Baden-Baden: World Champion Viswanathan Anand was held to a draw by tournament leader Fabiano Caruana of Italy in the seventh round of the Grenke Chess Classic here.
Caruana, with white, could do little other than pressing Anand for a little time in the middle game and this turned out to be Anand's sixth draw in the tournament apart from a lone victory against Arkaditsch Naiditsch of Germany that came in round five.
The draw helped Caruana stay in the lead on 4.5 points out of a possible seven in this category-19 double round-robin tournament between six players.
With just three rounds to go, Anand and Naiditsch share the second spot on four points and they are now followed by Georg Meier of Germany and Michael Adams of England on three points apiece. Daniel Fridman of Germany is in the bottom with 2.5 points in his kitty so far.
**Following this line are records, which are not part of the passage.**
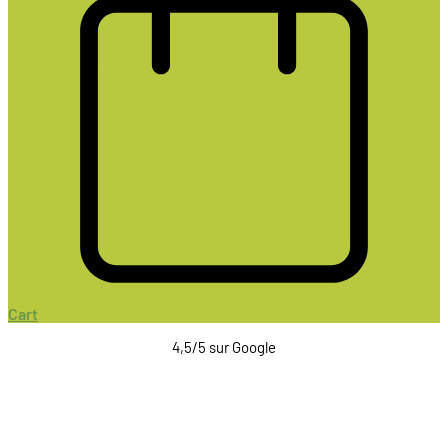
Cart
4,5/5 sur Google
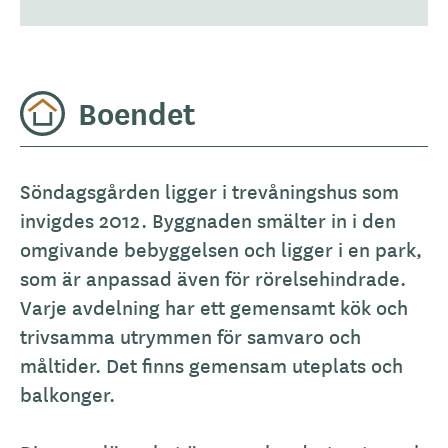
p
Boendet
A
Söndagsgården ligger i trevåningshus som
l
invigdes 2012. Byggnaden smälter in i den
l
omgivande bebyggelsen och ligger i en park,
m
som är anpassad även för rörelsehindrade.
ä
Varje avdelning har ett gemensamt kök och
n
trivsamma utrymmen för samvaro och
b
måltider. Det finns gemensam uteplats och
e
balkonger.
s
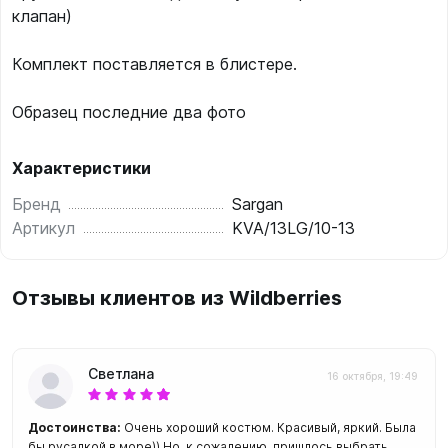
клапан)
Комплект поставляется в блистере.
Образец последние два фото
Характеристики
Бренд
Sargan
Артикул
KVA/13LG/10-13
Отзывы клиентов из Wildberries
Светлана
16 октября, 19:49
Достоинства:
Очень хороший костюм. Красивый, яркий. Была
бы русалкой в море)) Но, к сожалению, пришлось выбрать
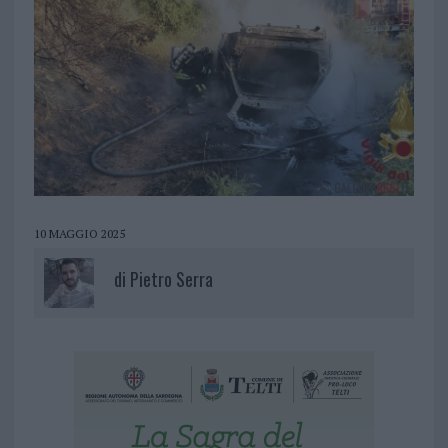
10 MAGGIO 2025
di
Pietro Serra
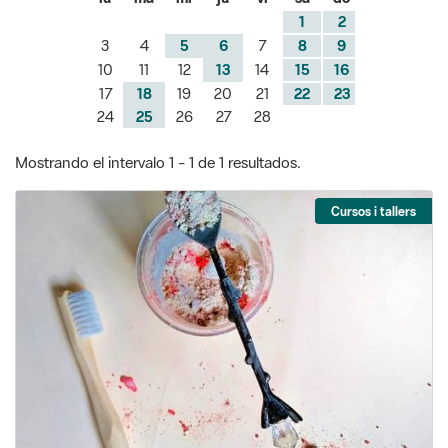
17
18
19
20
21
22
23
24
25
26
27
28
Mostrando el intervalo 1 - 1 de 1 resultados.
Cursos i tallers
Taller: dentífrics en pols amb plantes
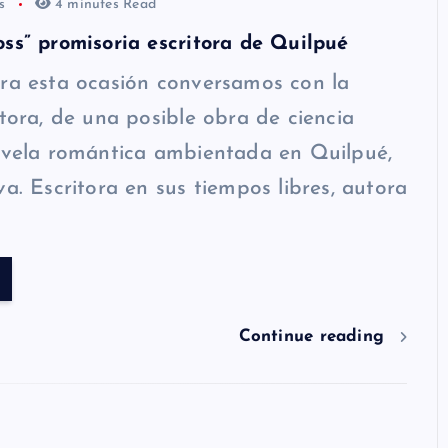
os
4 minutes Read
ss” promisoria escritora de Quilpué
ra esta ocasión conversamos con la
itora, de una posible obra de ciencia
ovela romántica ambientada en Quilpué,
va. Escritora en sus tiempos libres, autora
Continue reading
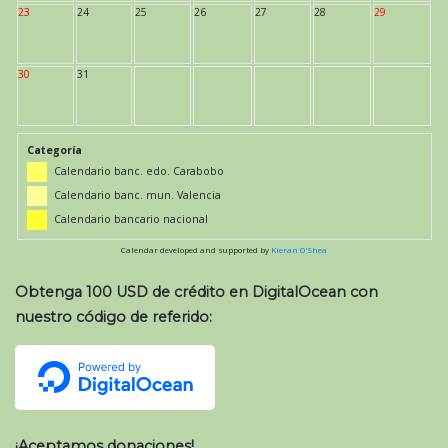
23
24
25
26
27
28
29
30
31
Categoría
Calendario banc. edo. Carabobo
Calendario banc. mun. Valencia
Calendario bancario nacional
Calendar developed and supported by
Kieran O'Shea
Obtenga 100 USD de crédito en DigitalOcean con
nuestro código de referido:
¡Aceptamos donaciones!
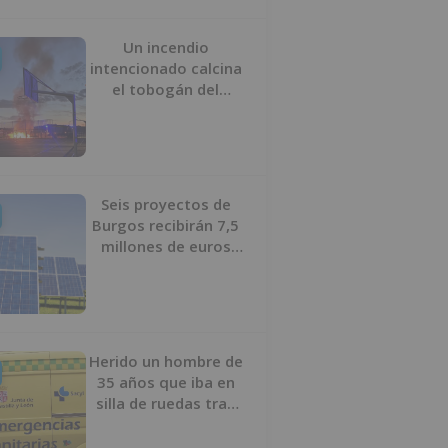
Un incendio
intencionado calcina
el tobogán del
parque infantil del
Barrio del Pilar de
Burgos
Seis proyectos de
Burgos recibirán 7,5
millones de euros
para impulsar plantas
solares
Herido un hombre de
35 años que iba en
silla de ruedas tras
ser atropellado en
Burgos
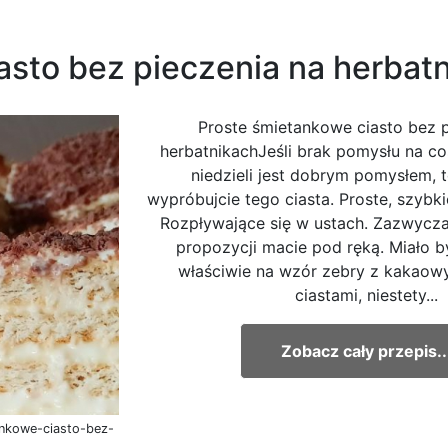
asto bez pieczenia na herbat
Proste śmietankowe ciasto bez p
herbatnikachJeśli brak pomysłu na co
niedzieli jest dobrym pomysłem, 
wypróbujcie tego ciasta. Proste, szybki
Rozpływające się w ustach. Zazwyczaj
propozycji macie pod ręką. Miało b
właściwie na wzór zebry z kakaow
ciastami, niestety...
Zobacz cały przepis..
ankowe-ciasto-bez-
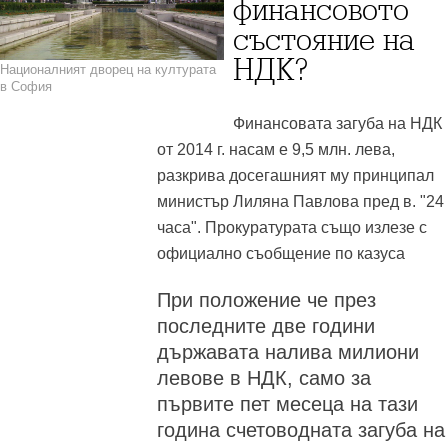
финансовото
състояние на
НДК?
Националният дворец на културата
в София
Финансовата загуба на НДК
от 2014 г. насам е 9,5 млн. лева,
разкрива досегашният му принципал
министър Лиляна Павлова пред в. "24
часа". Прокуратурата също излезе с
официално съобщение по казуса
При положение че през
последните две години
държавата налива милиони
левове в НДК, само за
първите пет месеца на тази
година счетоводната загуба на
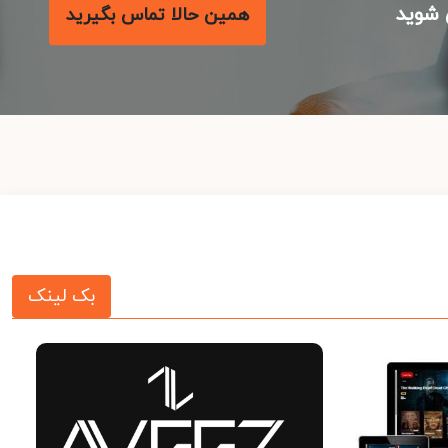
شوید
همین حالا تماس بگیرید
بک لینک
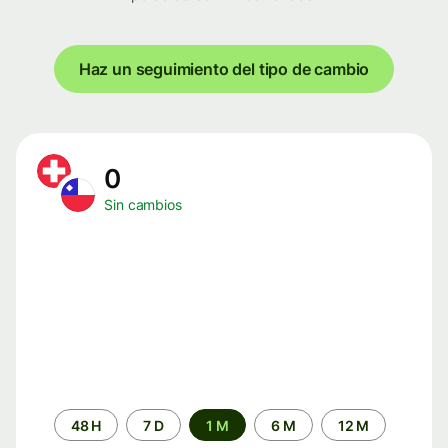
Haz un seguimiento del tipo de cambio
0
Sin cambios
Periodo
48 H
7 D
1 M
6 M
12 M
de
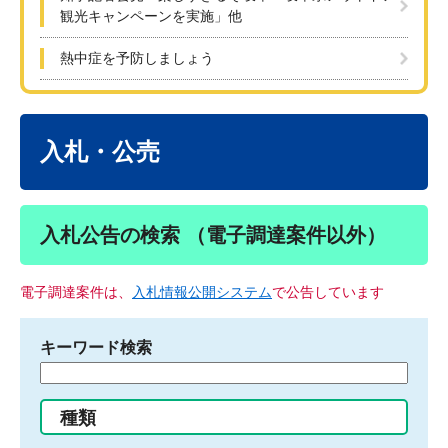
観光キャンペーンを実施」他
熱中症を予防しましょう
本
文
入札・公売
入札公告の検索 （電子調達案件以外）
電子調達案件は、
入札情報公開システム
で公告しています
キーワード検索
検
索
す
種類
る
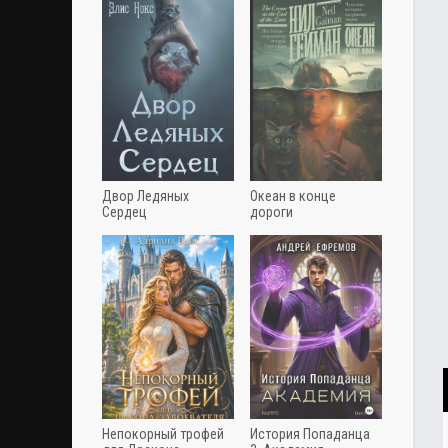
Двор Ледяных
Океан в конце
Сердец
дороги
Непокорный трофей
История Попаданца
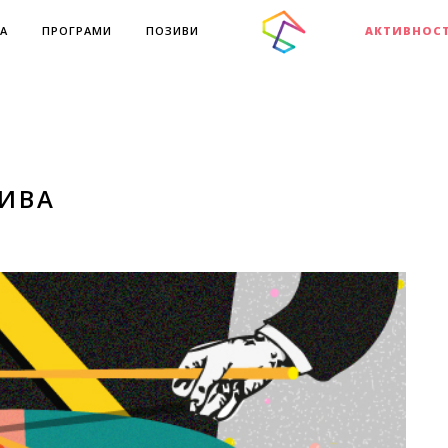
А
ПРОГРАМИ
ПОЗИВИ
АКТИВНОС
ЗИВА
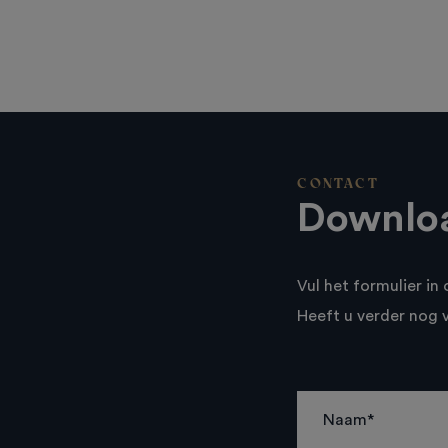
CONTACT
Downloa
Vul het formulier i
Heeft u verder nog 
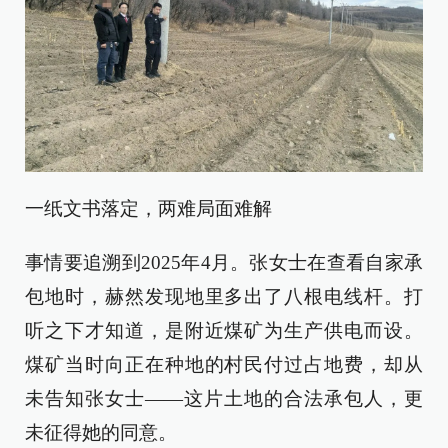
一纸文书落定，两难局面难解
事情要追溯到2025年4月。张女士在查看自家承
包地时，赫然发现地里多出了八根电线杆。打
听之下才知道，是附近煤矿为生产供电而设。
煤矿当时向正在种地的村民付过占地费，却从
未告知张女士——这片土地的合法承包人，更
未征得她的同意。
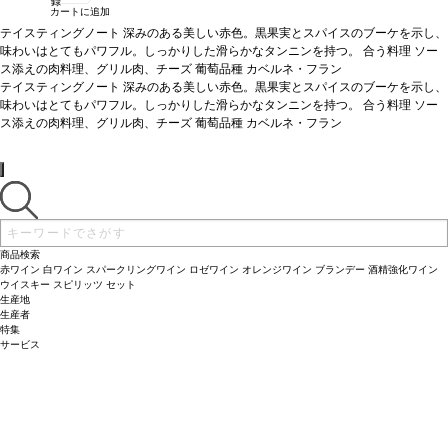
録
カートに追加
テイスティングノート
深みのある美しい赤色。黒果実とスパイスのブーケを示し、
味わいはとてもパワフル。しっかりした滑らかなタンニンを持つ。
合う料理
ソー
ス添えの肉料理、グリル肉、チーズ
葡萄品種
カベルネ・フラン
テイスティングノート
深みのある美しい赤色。黒果実とスパイスのブーケを示し、
味わいはとてもパワフル。しっかりした滑らかなタンニンを持つ。
合う料理
ソー
ス添えの肉料理、グリル肉、チーズ
葡萄品種
カベルネ・フラン
商品検索
赤ワイン
白ワイン
スパークリングワイン
ロゼワイン
オレンジワイン
ブランデー
酒精強化ワイン
ウイスキー
スピリッツ
セット
生産地
生産者
特集
サービス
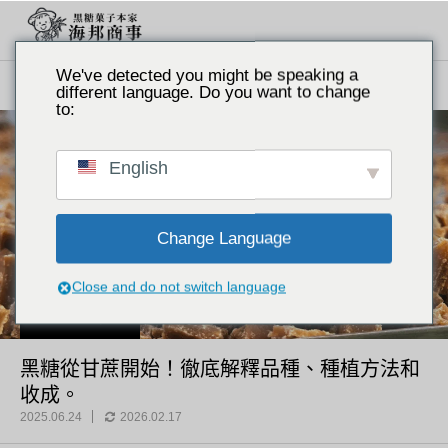
We've detected you might be speaking a
主題。
歷史與文化
黑糖從甘蔗開始！徹底解釋品種、種植方法和收成。
different language. Do you want to change
to:
English
Change Language
Close and do not switch language
歷史與文化
黑糖從甘蔗開始！徹底解釋品種、種植方法和
收成。
2025.06.24
2026.02.17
The day yet again produced some exciting chess that has been the hallmark of the tournament. Meier scored his first victory at the expense of Fridman, while Naiditsch and Adams drew a combative games in which fortunes fluctuated both ways.
Anand chose the Najdorf Sicilian. The World champion has been trying hard with both white and black and today was another day with black pieces.
Caruana went for a safe setup as white. Something that guarantees fighting for a long term advantage without much risk. The middle game arrived with Caruana fighting for an advantage and Anand was critical of his 24th move.
"The rook just gets in the way, it is already unpleasant for black, it may objectively be ok but not a fun position to play," the Indian ace noted in the post game chat.
As it happened in the game, Caruana enjoyed the pull after trading the queens and towards the end of the game Anand had to find some accurate moves that he was pleased with. The game was drawn after 44 moves.
Meier was also quite happy with his effort. After missing a one-move win against Caruana in the previous round the German played out a fine technical game to beat Fridman out of a Catalan opening.
Fridman spent a lot of time in the early stages of the game to fall under time pressure and he committed the fatal error to reach a pawn less endgame. Precise calculation ensured Meier an easy victory after 60 moves.
Adams got a positional advantage out of an irregular English opening against Naiditsch but kept missing good moves to fall in some real problems. "I had a very nice position and then I gradually made it worse, steadily move by move, but not quite enough to lose," was how Adams summed up the drawn game.